Or put another way, if you look at the dynamic behavior, there's plenty of
structures around us that are _metastable_ [0]. You can push and push on them,
and they'll settle back roughly where they were - up until you cross a
threshold, after which everything goes downhill very fast (and, at least in
physics, releases a lot of energy in the process).

For instance, tragedies of the commons are such systems in real life. One or
few actors abusing the commons a little bit can be tolerable. But the more
actors discover that this behavior is tolerated, the more still start to do
the same, and at some point a threshold is crossed and everyone starts doing
it, the commons gets exhausted, and everyone is worse off.

\--

[0] -
[https://en.wikipedia.org/wiki/Metastability](https://en.wikipedia.org/wiki/Metastability)

------
feanaro
A lot of the commenters are linking grey thinking to indecisiveness, but I
think these are separate dimensions.

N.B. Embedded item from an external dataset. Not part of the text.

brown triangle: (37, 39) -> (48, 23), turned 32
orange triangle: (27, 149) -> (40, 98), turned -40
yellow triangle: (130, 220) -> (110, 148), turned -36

The ability to think in a more nuanced
way does not prevent you from making a decision.

One can be aware of a problem not being reducible to a single T-or-not-T while
still being able to reach a decision. The reflex to do this reduction while
trying to reach a decision is itself a symptom of infection with black-and-
white thinking, in my opinion.

Converting a model into a decision is _not_ the same as projecting all
components of a model onto orthogonal dimensions (that is, black-and-whiting).
Rather, black-and-whiting refers to doing this projection at each step,
dropping information and shoehorning conclusions into either being true or
false.

------
cvolzer3
“Grey Thinking” as a term does a poor job at conveying what I _think_ the
author wants to say. And that is, (1) don’t make generic statements and (2)
consider your perspective. When you boil a problem down to its specifics, you
get back to black and white thinking. Using the article’s example, “War is
awful but history shows it to be occasionally necessary, and a very complex
phenomenon” still contains the black and white statement of “War is good when
situation X occurs and bad when situation Y occurs.”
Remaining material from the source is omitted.